Tra le novità di quest’opera, per quanto finora qui esposto, non può essere taciuta una serie di elementi di metodo del tutto congeniali e funzionali allo spirito del discorso. Mi riferisco anzitutto alla capacità – decisamente amplificata, è vero, dal genere del dialogo – di condurre la conversazione su più piani, senza degenerare in caos (lo scopo “epistemologico” è, per dir così, sorretto da argomentazioni psicanalitiche e grammaticali, matematiche e linguistiche, teologiche e letterarie, oltre che ontologiche, logiche ed etiche): d’altronde, alla interdisciplinarità di certi argomenti sarebbe risultato inopportuno opporre una riduzione delle argomentazioni a comparti stagni (per quanto l’odierna, soffocante tendenza agli specialismi, vada esattamente in questa direzione). Nella posizione delle questioni più complesse, nella presentazione delle differenti ottiche specialistiche, nell’incedere cauto e a volte precipitoso delle inferenze, nell’acuirsi dei toni polemici, nel succedersi degli ammiccamenti, delle reciproche allusioni, nell’individuazione dei punti comuni e delle differenze: insomma, in tutti i passaggi complessi cui un dialogo a più voci effettivamente mette capo, il lettore resta difficilmente in disparte, come uno spettatore. Al contrario: v’è invischiato dall’inizio alla fine, schierandosi ora per una, ora per l’altra prospettiva, prefigurandosi argomentazioni e obiezioni, conclusioni. Difficilmente un testo riesce a rapire e a tenere l’attenzione e la partecipazione a un livello costantemente così alto. Al punto che, man mano che si avvicina la fine, si sente parlare di se stessi, di quello che si è stati fino a oggi e che si è ora; di quello che si vorrebbe essere. Accanto a suggestive indicazioni per la vita, affiorano suggerimenti politici, massime di comportamento, giudizi storici, critiche economiche, preoccupazioni tecnologiche, considerazioni antiaccademiche (“la filosofia, nelle università, è diventata la propria storia […] c’è qualcosa che gli odierni sedicenti filosofi non vedono: la responsabilità comune dell’approccio alla verità”). Grande prova di coraggio.
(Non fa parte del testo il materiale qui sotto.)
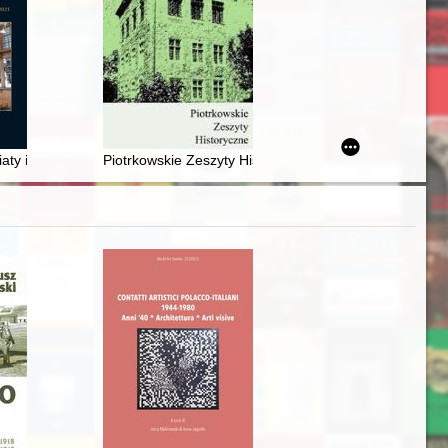
ów
rchaeological science and their application in arms and armour studi
wiaty i Kultury Uniwersytetu Jagiellońskiego - wobec wyzwań nauki na p
Piotrkowskie Zeszyty Historyczne. T. 22, z. 1 (2021)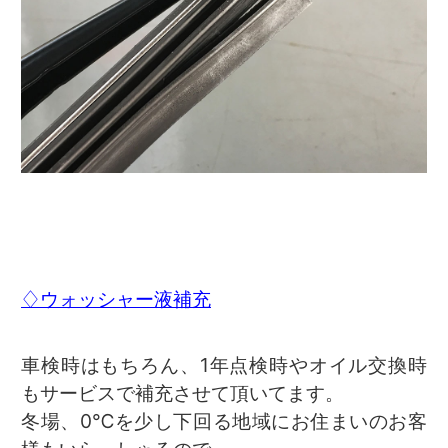
♢ウォッシャー液補充
車検時はもちろん、1年点検時やオイル交換時
もサービスで補充させて頂いてます。
冬場、0℃を少し下回る地域にお住まいのお客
Non è paradossale affermare che pur nella complessità e nella articolata trattazione del tema (ben oltre la dichiarazione d’intenti che trapela dalle prime battute, il carattere dell’opera è molto affine a quello di una summa epistemologica, ragione per cui la bibliografia è decisamente, oserei dire abissalmente più ampia di quella che compare in fondo al volume) e, soprattutto, di certi passaggi, il testo è mediamente più che comprensibile, lineare, addirittura semplice per la ricchezza delle esemplificazioni. A momenti, il tono s’eleva sino alla poesia. E anche questo suona come perfettamente coerente col resto: la poesia è probabilmente già nelle cose quotidiane, né più né meno che Dio.